How to use DistributedDataParallel when loss needs the whole dataset + do gradient accumulation?

Hi!

I am working in image retrieval and I would like to compute the loss on the entire dataset.
In order to do that I have to first compute the features for the whole dataset, and then compute the loss in a batch-wise manner and do gradient accumulation (due to memory constraint).
I wanted to use DistributedDataParallel in order to speed-up my training, but did not manage to do it.
The training would be on a single node with 3 to 4 gpu’s.

This is an example of what I am basically trying to do :

import torch
import torch.nn as nn
import torch.nn.functional as F
from torch.utils.data import DataLoader
from torchvision.transforms import ToTensor, Compose, Resize, Normalize, CenterCrop
from torchvision.datasets import CIFAR10
from torchvision.models import resnet18
from tqdm import tqdm

transform = Compose(
    (Resize((256,256)),
     CenterCrop(224),
     ToTensor(),
     Normalize(
         mean=[0.485, 0.456, 0.406],
         std=[0.229, 0.224, 0.225])
    )
)
dts_train = CIFAR10("/users/r/ramzie/datasets/", train=True, transform=transform, download=True)
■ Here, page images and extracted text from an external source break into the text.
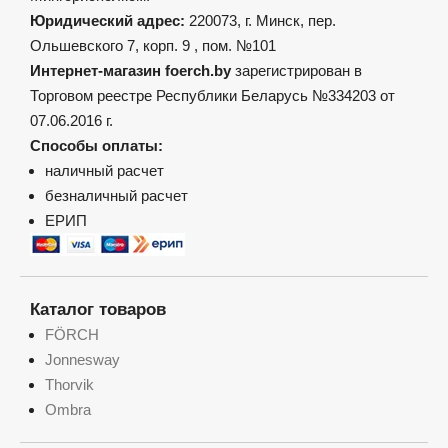
Юридический адрес:
220073, г. Минск, пер.
Ольшевского 7, корп. 9 , пом. №101
Интернет-магазин foerch.by
зарегистрирован в
Торговом реестре Республики Беларусь №334203 от
07.06.2016 г.
Способы оплаты:
наличный расчет
безналичный расчет
ЕРИП
Каталог товаров
FÖRCH
Jonnesway
Thorvik
Ombra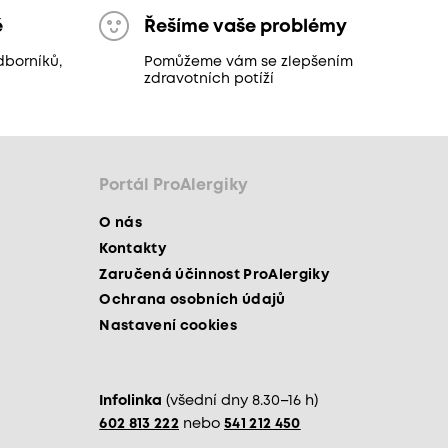
ě
Řešíme vaše problémy
dborníků,
Pomůžeme vám se zlepšením
zdravotních potíží
Portál ProAlergiky
O nás
Kontakty
Zaručená účinnost ProAlergiky
Ochrana osobních údajů
Nastavení cookies
Infolinka
(všední dny 8.30–16 h)
602 813 222
nebo
541 212 450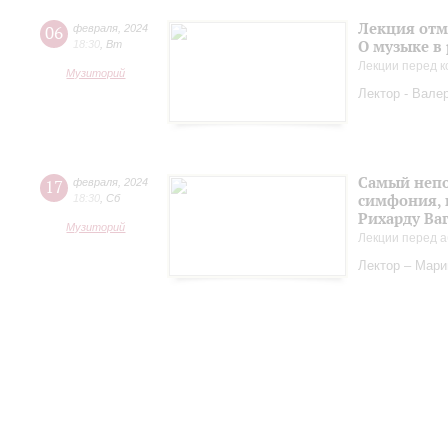
Лекция отм
06
февраля
,
2024
О музыке в
18:30
,
Вт
Лекции перед к
Музиторий
Лектор - Вале
Самый непо
17
февраля
,
2024
симфония, 
18:30
,
Сб
Рихарду Ва
Музиторий
Лекции перед а
Лектор – Мар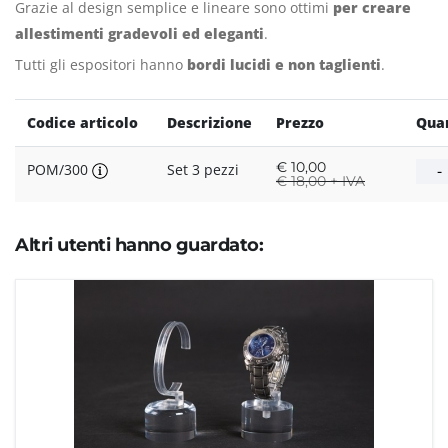
Grazie al design semplice e lineare sono ottimi
per creare
allestimenti gradevoli ed eleganti
.
Tutti gli espositori hanno
bordi lucidi e non taglienti
.
Codice articolo
Descrizione
Prezzo
Quan
€
10,00
POM/300
Set 3 pezzi
€
18,00 + IVA
Altri utenti hanno guardato:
def get_loader(dts, sampler=None):
    return DataLoader(
        dts,
        batch_size=128,
        shuffle=False,
        drop_last=False,
        pin_memory=True,
        num_workers=10,
        sampler=sampler,
    )


class L2Norm(nn.Module):
    def forward(self, X):
        return F.normalize(X, dim=-1)

def criterion(di, lb, features, labels):
    scores = torch.mm(di, features.t())
    gt = lb.view(-1, 1) == labels.unsqueeze(0)
    return F.relu(-scores[gt]).mean() + F.relu(scores[~gt]).mean()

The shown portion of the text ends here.